Woodward was in the dugout with the team during the Tampa Bay series since he lives in the area. But general manager Jack Zduriencik asked Woodward to stay with the team to continue to work with, tutor and be there for rookies Brad Miller and Nick Franklin, who he worked with in spring training and in the minor leagues earlier this season.
"I don't know if it is a comfort thing for some of these guys, but they asked me to come along, so of course I will," Woodward said. "I will help them as much as I can."
Acting manager Robby Thompson is the team's infield coach, but his managerial duties in the absence of Eric Wedge make that job difficult. Thompson was more than pleased to have Woodward around.
"He's a good guy to have here," Thompson said. "He did a great job down below. He can only help."
When Woodward visited Miller and Franklin when they were in the minor leagues, he warned them how difficult the adjustment would be at the big-league level.
"I explained to them when they were down there that up here it's a little different," Woodward said. "Every little thing that happens gets exposed or gets scrutinized. Watching how they are dealing with it is big and how they move forward."
While both seem to be adjusting well, Woodward doesn't want them to be satisfied.
"To be a good major-league shortstop and second baseman, it's not always just about making the routine plays," Woodward said. "You need to turn those tough double plays and make those tough plays. The good ones do it. The ones that stay at this level for a long time do it."

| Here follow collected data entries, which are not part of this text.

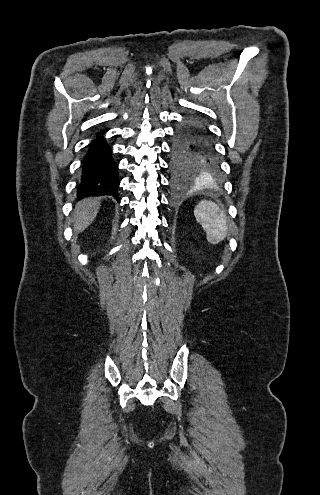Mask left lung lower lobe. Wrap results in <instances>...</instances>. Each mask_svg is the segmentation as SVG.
<instances>
[{
    "instance_id": "0a47b994",
    "label": "left lung lower lobe",
    "mask_w": 320,
    "mask_h": 495,
    "mask_svg": "<svg viewBox=\"0 0 320 495\" xmlns=\"http://www.w3.org/2000/svg\"><path fill=\"white\" fill-rule=\"evenodd\" d=\"M185 125L190 131L193 138L195 149L202 155L208 167V174H214L219 170V160L214 152L212 143L207 132L202 128L199 122L194 118L186 120Z\"/></svg>"
}]
</instances>
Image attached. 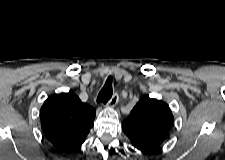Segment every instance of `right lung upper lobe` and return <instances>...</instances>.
I'll return each instance as SVG.
<instances>
[{
	"mask_svg": "<svg viewBox=\"0 0 225 160\" xmlns=\"http://www.w3.org/2000/svg\"><path fill=\"white\" fill-rule=\"evenodd\" d=\"M96 110L73 92L50 96L41 107L45 137L61 152L80 149L93 127Z\"/></svg>",
	"mask_w": 225,
	"mask_h": 160,
	"instance_id": "cb5924a9",
	"label": "right lung upper lobe"
}]
</instances>
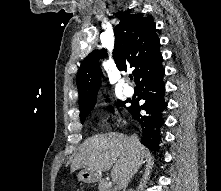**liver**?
I'll use <instances>...</instances> for the list:
<instances>
[{
	"instance_id": "1",
	"label": "liver",
	"mask_w": 221,
	"mask_h": 191,
	"mask_svg": "<svg viewBox=\"0 0 221 191\" xmlns=\"http://www.w3.org/2000/svg\"><path fill=\"white\" fill-rule=\"evenodd\" d=\"M134 148L137 150L135 156ZM148 155L145 146L139 141L135 146L132 145L130 137L124 134H99L86 139L79 147L71 164V172L88 168L102 173L112 168V179L121 188L129 175L134 157L140 166Z\"/></svg>"
}]
</instances>
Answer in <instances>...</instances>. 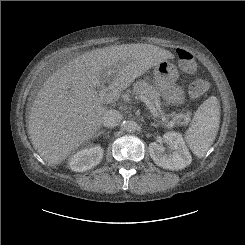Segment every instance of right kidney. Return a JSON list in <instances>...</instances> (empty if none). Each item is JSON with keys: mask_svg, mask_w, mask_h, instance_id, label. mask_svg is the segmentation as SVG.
Returning a JSON list of instances; mask_svg holds the SVG:
<instances>
[{"mask_svg": "<svg viewBox=\"0 0 245 245\" xmlns=\"http://www.w3.org/2000/svg\"><path fill=\"white\" fill-rule=\"evenodd\" d=\"M103 157V149L99 145L78 151L69 158V166L73 171L83 172L90 170L100 163Z\"/></svg>", "mask_w": 245, "mask_h": 245, "instance_id": "obj_1", "label": "right kidney"}]
</instances>
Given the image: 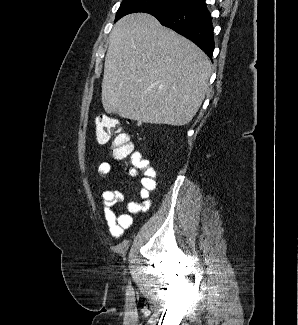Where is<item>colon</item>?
<instances>
[{"instance_id": "1", "label": "colon", "mask_w": 298, "mask_h": 325, "mask_svg": "<svg viewBox=\"0 0 298 325\" xmlns=\"http://www.w3.org/2000/svg\"><path fill=\"white\" fill-rule=\"evenodd\" d=\"M94 125L98 143L106 144L114 137L111 144L113 154L118 159H130L132 163L131 174L144 173L152 167L149 161L143 159L140 153L133 150V145L129 142L128 136L121 132L120 120L107 114H100L96 117Z\"/></svg>"}]
</instances>
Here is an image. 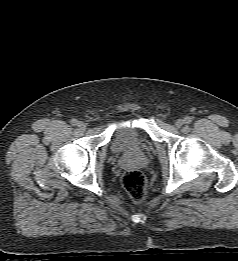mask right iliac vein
Listing matches in <instances>:
<instances>
[{
  "label": "right iliac vein",
  "instance_id": "1",
  "mask_svg": "<svg viewBox=\"0 0 238 261\" xmlns=\"http://www.w3.org/2000/svg\"><path fill=\"white\" fill-rule=\"evenodd\" d=\"M78 127L80 130H85L86 129V124L84 122H79Z\"/></svg>",
  "mask_w": 238,
  "mask_h": 261
}]
</instances>
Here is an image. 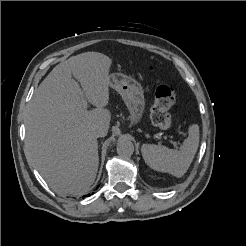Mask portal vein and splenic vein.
I'll use <instances>...</instances> for the list:
<instances>
[{
	"label": "portal vein and splenic vein",
	"instance_id": "obj_1",
	"mask_svg": "<svg viewBox=\"0 0 246 246\" xmlns=\"http://www.w3.org/2000/svg\"><path fill=\"white\" fill-rule=\"evenodd\" d=\"M80 95L83 96V92H80ZM83 105L84 107H87V102L85 100H83Z\"/></svg>",
	"mask_w": 246,
	"mask_h": 246
}]
</instances>
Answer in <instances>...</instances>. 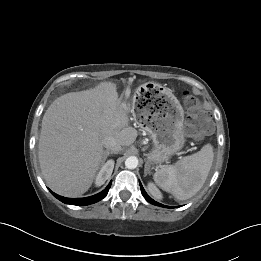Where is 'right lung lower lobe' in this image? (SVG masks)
Instances as JSON below:
<instances>
[{
  "label": "right lung lower lobe",
  "mask_w": 261,
  "mask_h": 261,
  "mask_svg": "<svg viewBox=\"0 0 261 261\" xmlns=\"http://www.w3.org/2000/svg\"><path fill=\"white\" fill-rule=\"evenodd\" d=\"M110 187H111V182L102 192H100L96 195L90 196V197H86V198H66V197H62V196L55 194L51 190H50V192L63 203L71 204V205H89V204L96 203V202L100 201L101 199H103L107 195Z\"/></svg>",
  "instance_id": "right-lung-lower-lobe-1"
}]
</instances>
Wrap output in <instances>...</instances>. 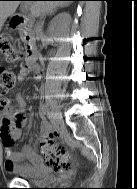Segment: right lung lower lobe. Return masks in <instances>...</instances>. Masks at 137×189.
Here are the masks:
<instances>
[{
	"instance_id": "right-lung-lower-lobe-1",
	"label": "right lung lower lobe",
	"mask_w": 137,
	"mask_h": 189,
	"mask_svg": "<svg viewBox=\"0 0 137 189\" xmlns=\"http://www.w3.org/2000/svg\"><path fill=\"white\" fill-rule=\"evenodd\" d=\"M70 1H78V0H70Z\"/></svg>"
}]
</instances>
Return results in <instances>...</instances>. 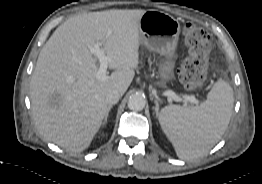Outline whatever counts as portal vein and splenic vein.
<instances>
[{
	"mask_svg": "<svg viewBox=\"0 0 262 184\" xmlns=\"http://www.w3.org/2000/svg\"><path fill=\"white\" fill-rule=\"evenodd\" d=\"M101 44L96 43L92 48L91 52L99 60V69L96 74L98 80H104L106 78V72L108 68V62L111 61V57L107 56L104 51L100 48ZM169 99H172L176 102L189 101L194 104H199V101L194 96H179L173 91H168L166 94Z\"/></svg>",
	"mask_w": 262,
	"mask_h": 184,
	"instance_id": "18ae733b",
	"label": "portal vein and splenic vein"
}]
</instances>
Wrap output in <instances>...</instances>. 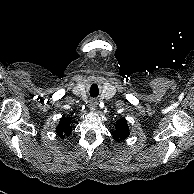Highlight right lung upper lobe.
I'll use <instances>...</instances> for the list:
<instances>
[{
  "instance_id": "1",
  "label": "right lung upper lobe",
  "mask_w": 194,
  "mask_h": 194,
  "mask_svg": "<svg viewBox=\"0 0 194 194\" xmlns=\"http://www.w3.org/2000/svg\"><path fill=\"white\" fill-rule=\"evenodd\" d=\"M70 124H71L70 118L63 117L60 120V122L56 128L57 135L60 138L63 139L65 136H68L71 133L72 127L70 126Z\"/></svg>"
}]
</instances>
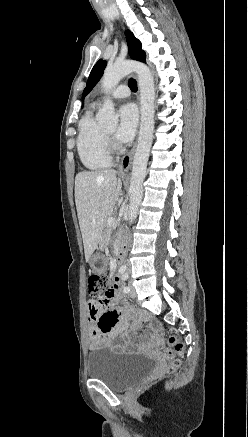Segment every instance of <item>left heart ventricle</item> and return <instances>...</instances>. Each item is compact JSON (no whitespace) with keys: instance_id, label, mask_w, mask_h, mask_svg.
Listing matches in <instances>:
<instances>
[{"instance_id":"1","label":"left heart ventricle","mask_w":248,"mask_h":437,"mask_svg":"<svg viewBox=\"0 0 248 437\" xmlns=\"http://www.w3.org/2000/svg\"><path fill=\"white\" fill-rule=\"evenodd\" d=\"M107 132H108V134H112L113 130L111 129V130H108Z\"/></svg>"}]
</instances>
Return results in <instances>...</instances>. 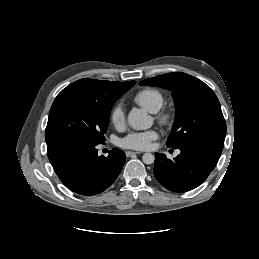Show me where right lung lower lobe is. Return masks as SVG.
I'll return each instance as SVG.
<instances>
[{
	"label": "right lung lower lobe",
	"instance_id": "98d812e1",
	"mask_svg": "<svg viewBox=\"0 0 259 259\" xmlns=\"http://www.w3.org/2000/svg\"><path fill=\"white\" fill-rule=\"evenodd\" d=\"M97 143L67 141L47 144V154L62 183L80 195H95L108 188L125 163L122 150L114 148L108 157L98 156Z\"/></svg>",
	"mask_w": 259,
	"mask_h": 259
}]
</instances>
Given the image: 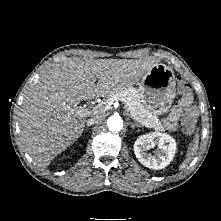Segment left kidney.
Instances as JSON below:
<instances>
[{
	"instance_id": "5707ae66",
	"label": "left kidney",
	"mask_w": 221,
	"mask_h": 221,
	"mask_svg": "<svg viewBox=\"0 0 221 221\" xmlns=\"http://www.w3.org/2000/svg\"><path fill=\"white\" fill-rule=\"evenodd\" d=\"M155 145L158 146L160 152L157 156H152L146 151ZM175 151V140L170 135L159 132L139 136L134 143L136 158L141 164L154 170H160L168 166L174 158Z\"/></svg>"
}]
</instances>
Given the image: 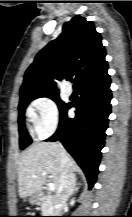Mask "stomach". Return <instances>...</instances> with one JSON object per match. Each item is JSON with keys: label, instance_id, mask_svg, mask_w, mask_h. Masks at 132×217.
Returning a JSON list of instances; mask_svg holds the SVG:
<instances>
[{"label": "stomach", "instance_id": "0dacf381", "mask_svg": "<svg viewBox=\"0 0 132 217\" xmlns=\"http://www.w3.org/2000/svg\"><path fill=\"white\" fill-rule=\"evenodd\" d=\"M42 198L39 193L33 194L30 196L29 202L31 204H39L41 202Z\"/></svg>", "mask_w": 132, "mask_h": 217}]
</instances>
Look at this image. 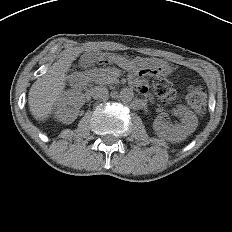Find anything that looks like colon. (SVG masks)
I'll return each mask as SVG.
<instances>
[{
  "mask_svg": "<svg viewBox=\"0 0 232 232\" xmlns=\"http://www.w3.org/2000/svg\"><path fill=\"white\" fill-rule=\"evenodd\" d=\"M154 89L161 98H172L174 89L172 82L162 73L154 77ZM187 99L191 107L198 113H203L206 107V94L201 86L190 87Z\"/></svg>",
  "mask_w": 232,
  "mask_h": 232,
  "instance_id": "5ec220e1",
  "label": "colon"
}]
</instances>
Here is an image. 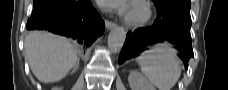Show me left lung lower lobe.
Here are the masks:
<instances>
[{
    "mask_svg": "<svg viewBox=\"0 0 228 90\" xmlns=\"http://www.w3.org/2000/svg\"><path fill=\"white\" fill-rule=\"evenodd\" d=\"M190 28V13H183L179 17L158 13L152 27L139 28L127 33L118 63L122 64L125 60L135 57L138 53L143 52L148 45L168 41L176 45L185 68H188V61L194 56Z\"/></svg>",
    "mask_w": 228,
    "mask_h": 90,
    "instance_id": "left-lung-lower-lobe-1",
    "label": "left lung lower lobe"
}]
</instances>
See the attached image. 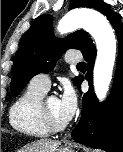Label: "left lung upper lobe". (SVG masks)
Instances as JSON below:
<instances>
[{"mask_svg":"<svg viewBox=\"0 0 123 152\" xmlns=\"http://www.w3.org/2000/svg\"><path fill=\"white\" fill-rule=\"evenodd\" d=\"M77 7L94 8L106 16L112 13L110 6L102 0H71L69 9ZM52 26V16L41 15L35 19L25 36L12 67L13 95H18L33 76L51 71L65 50L74 48L83 51L92 42L81 30L70 34L65 40L57 39ZM78 79L75 78L76 85Z\"/></svg>","mask_w":123,"mask_h":152,"instance_id":"5c2ea615","label":"left lung upper lobe"}]
</instances>
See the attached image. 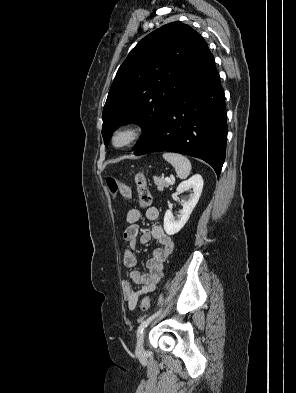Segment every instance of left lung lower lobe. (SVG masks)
I'll return each instance as SVG.
<instances>
[{
  "label": "left lung lower lobe",
  "instance_id": "left-lung-lower-lobe-1",
  "mask_svg": "<svg viewBox=\"0 0 296 393\" xmlns=\"http://www.w3.org/2000/svg\"><path fill=\"white\" fill-rule=\"evenodd\" d=\"M226 118L224 91L211 55L134 154L172 151L197 157L219 176L226 153Z\"/></svg>",
  "mask_w": 296,
  "mask_h": 393
}]
</instances>
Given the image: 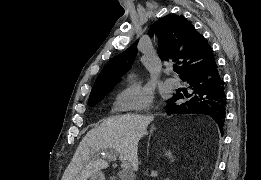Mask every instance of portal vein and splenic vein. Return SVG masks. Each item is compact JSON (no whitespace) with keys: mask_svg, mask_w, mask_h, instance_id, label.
Instances as JSON below:
<instances>
[{"mask_svg":"<svg viewBox=\"0 0 261 180\" xmlns=\"http://www.w3.org/2000/svg\"><path fill=\"white\" fill-rule=\"evenodd\" d=\"M113 152H115V154H118V152H116V150H113ZM122 164H124V166H122L123 170H128V162H122Z\"/></svg>","mask_w":261,"mask_h":180,"instance_id":"18ae733b","label":"portal vein and splenic vein"}]
</instances>
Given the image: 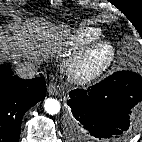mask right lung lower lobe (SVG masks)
<instances>
[{
  "label": "right lung lower lobe",
  "mask_w": 142,
  "mask_h": 142,
  "mask_svg": "<svg viewBox=\"0 0 142 142\" xmlns=\"http://www.w3.org/2000/svg\"><path fill=\"white\" fill-rule=\"evenodd\" d=\"M46 95L42 78L23 80L0 65V142H18L25 112Z\"/></svg>",
  "instance_id": "1"
}]
</instances>
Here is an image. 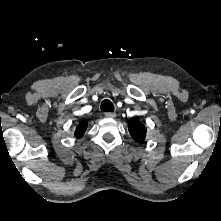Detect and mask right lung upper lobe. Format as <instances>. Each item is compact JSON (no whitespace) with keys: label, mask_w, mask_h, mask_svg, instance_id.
<instances>
[{"label":"right lung upper lobe","mask_w":221,"mask_h":221,"mask_svg":"<svg viewBox=\"0 0 221 221\" xmlns=\"http://www.w3.org/2000/svg\"><path fill=\"white\" fill-rule=\"evenodd\" d=\"M87 125L88 123L86 120L81 121L75 131V137L81 138L86 131Z\"/></svg>","instance_id":"cb5924a9"}]
</instances>
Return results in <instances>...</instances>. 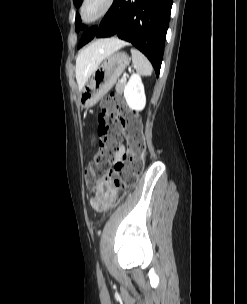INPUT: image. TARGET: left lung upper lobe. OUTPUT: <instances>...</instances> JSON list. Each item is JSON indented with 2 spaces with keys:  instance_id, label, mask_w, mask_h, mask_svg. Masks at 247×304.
<instances>
[{
  "instance_id": "1",
  "label": "left lung upper lobe",
  "mask_w": 247,
  "mask_h": 304,
  "mask_svg": "<svg viewBox=\"0 0 247 304\" xmlns=\"http://www.w3.org/2000/svg\"><path fill=\"white\" fill-rule=\"evenodd\" d=\"M73 2H74L76 7H79L81 5L82 0H73ZM75 25H76V31H79L80 29L85 28L84 25H81V19H80L79 14H76Z\"/></svg>"
}]
</instances>
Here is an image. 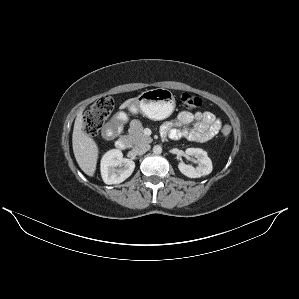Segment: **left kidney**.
<instances>
[{
  "mask_svg": "<svg viewBox=\"0 0 299 299\" xmlns=\"http://www.w3.org/2000/svg\"><path fill=\"white\" fill-rule=\"evenodd\" d=\"M185 152L187 155L195 157V162L198 165L193 167L183 162L179 163L178 168L182 174L189 178H199L212 172V161L206 151L200 148H187Z\"/></svg>",
  "mask_w": 299,
  "mask_h": 299,
  "instance_id": "obj_1",
  "label": "left kidney"
}]
</instances>
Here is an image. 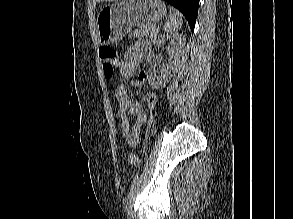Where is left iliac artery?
I'll return each mask as SVG.
<instances>
[{
	"label": "left iliac artery",
	"instance_id": "left-iliac-artery-1",
	"mask_svg": "<svg viewBox=\"0 0 293 219\" xmlns=\"http://www.w3.org/2000/svg\"><path fill=\"white\" fill-rule=\"evenodd\" d=\"M138 174L139 173L136 174V176H135V178H134V180H133V182H132V184L130 186V190H129V193H128V197L131 196V195H133V193H134V191L136 189L137 182H138Z\"/></svg>",
	"mask_w": 293,
	"mask_h": 219
}]
</instances>
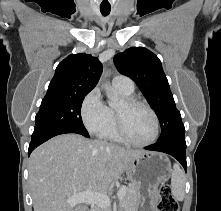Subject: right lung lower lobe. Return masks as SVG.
<instances>
[{"label": "right lung lower lobe", "mask_w": 221, "mask_h": 211, "mask_svg": "<svg viewBox=\"0 0 221 211\" xmlns=\"http://www.w3.org/2000/svg\"><path fill=\"white\" fill-rule=\"evenodd\" d=\"M66 133H77L81 134L85 137H89L88 132H82L79 130L75 129H58V130H49L44 133L32 136V140L29 144V149H28V155L31 154V152L40 144L44 143L45 141L49 140L50 138L60 135V134H66Z\"/></svg>", "instance_id": "1"}]
</instances>
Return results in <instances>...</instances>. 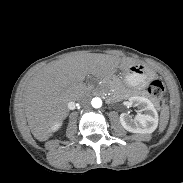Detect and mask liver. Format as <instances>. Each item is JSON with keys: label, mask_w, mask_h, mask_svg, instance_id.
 Returning <instances> with one entry per match:
<instances>
[{"label": "liver", "mask_w": 183, "mask_h": 183, "mask_svg": "<svg viewBox=\"0 0 183 183\" xmlns=\"http://www.w3.org/2000/svg\"><path fill=\"white\" fill-rule=\"evenodd\" d=\"M135 61L117 56L80 52L50 62L27 82L23 105L33 136L46 141L51 127L68 115L67 104L78 99L89 74L106 77L117 68L126 69Z\"/></svg>", "instance_id": "liver-1"}]
</instances>
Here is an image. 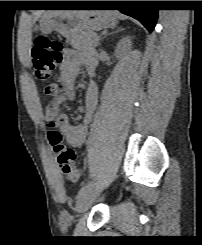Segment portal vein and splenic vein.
<instances>
[{"mask_svg":"<svg viewBox=\"0 0 202 245\" xmlns=\"http://www.w3.org/2000/svg\"><path fill=\"white\" fill-rule=\"evenodd\" d=\"M95 42H96V43H98V42H99V38H98V37H96Z\"/></svg>","mask_w":202,"mask_h":245,"instance_id":"1","label":"portal vein and splenic vein"}]
</instances>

There is only one way to get to that point -- hard work.
"Your work every day determines how you play on a daily basis," Woodward said. "If you consistently prepare for those plays, they become routine. Brendan (Ryan) is pretty good at that. He works at it. I think it's good for them to see how hard he works."
Effort isn't a problem for Miller or Franklin.
"Miller is one of the hardest workers I've ever been around ...," Woodward said. "Nick was working his tail off in Tacoma when I saw him."
Mike Zunino is progressing quite quickly in his recovery from surgery to remove a broken hamate bone in his left wrist. Zunino has started baseball activities. He hit off the tee Friday and will take batting practice hopefully as soon as next week.
Zunino, who went on the DL on July 26, has vowed to return faster than Ken Griffey Jr. did when he suffered the same injury and was out just 23 days. Zunino is running out of time in beating Griffey. And the Mariners will likely be careful with him since the season is pretty much lost. But they are happy with the recovery.
"He's really working hard at it," Thompson said. "He's champing at the bit to get back. He's working his way to regular BP. And hopefully we can get him on a little rehab assignment."
For people looking to listen to the radio broadcast of the Mariners game today in the Puget Sound area, they won't find it on 710 AM because of a conflict with the Seattle Seahawks preseason game against the Denver Broncos. Instead, the Mariners-Rangers game will be broadcast live on 770 AM.
Right-hander Felix Hernandez (12-5, 2.28 ERA) will get the start on the mound for the Mariners. Texas will go with left-hander Martin Perez (5-3, 3.44 ERA). First pitch is set for 5:05 p.m. The game will be broadcast on Root Sports and 710-AM.